--- Dataset records ---
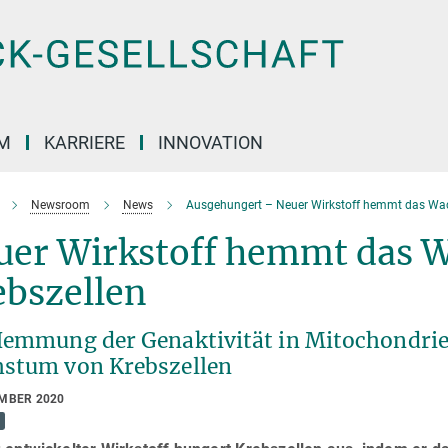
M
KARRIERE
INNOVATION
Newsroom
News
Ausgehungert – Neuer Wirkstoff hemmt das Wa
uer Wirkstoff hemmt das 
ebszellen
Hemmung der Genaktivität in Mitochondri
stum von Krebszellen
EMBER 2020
---
--- Dataset records ---
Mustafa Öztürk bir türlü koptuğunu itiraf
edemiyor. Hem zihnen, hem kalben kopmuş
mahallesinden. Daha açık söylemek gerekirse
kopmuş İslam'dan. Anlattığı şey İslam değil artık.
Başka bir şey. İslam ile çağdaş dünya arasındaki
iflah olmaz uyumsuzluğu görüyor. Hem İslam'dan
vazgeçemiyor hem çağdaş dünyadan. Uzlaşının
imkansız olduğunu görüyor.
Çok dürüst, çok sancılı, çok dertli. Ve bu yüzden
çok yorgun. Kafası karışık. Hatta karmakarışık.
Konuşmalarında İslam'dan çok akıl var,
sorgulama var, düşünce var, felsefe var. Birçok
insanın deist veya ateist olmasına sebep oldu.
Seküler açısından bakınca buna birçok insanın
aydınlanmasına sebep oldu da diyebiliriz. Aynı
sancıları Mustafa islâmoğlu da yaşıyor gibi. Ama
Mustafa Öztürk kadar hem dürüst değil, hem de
---
Please give an exact copy of the entries above, from the line with "vazgeçemiyor hem çağdaş dünyadan. Uzlaşının" down to the line with "Seküler açısından bakınca buna birçok insanın", inclusive, and nothing else.

**Answer to the exercise**
vazgeçemiyor hem çağdaş dünyadan. Uzlaşının
imkansız olduğunu görüyor.
Çok dürüst, çok sancılı, çok dertli. Ve bu yüzden
çok yorgun. Kafası karışık. Hatta karmakarışık.
Konuşmalarında İslam'dan çok akıl var,
sorgulama var, düşünce var, felsefe var. Birçok
insanın deist veya ateist olmasına sebep oldu.
Seküler açısından bakınca buna birçok insanın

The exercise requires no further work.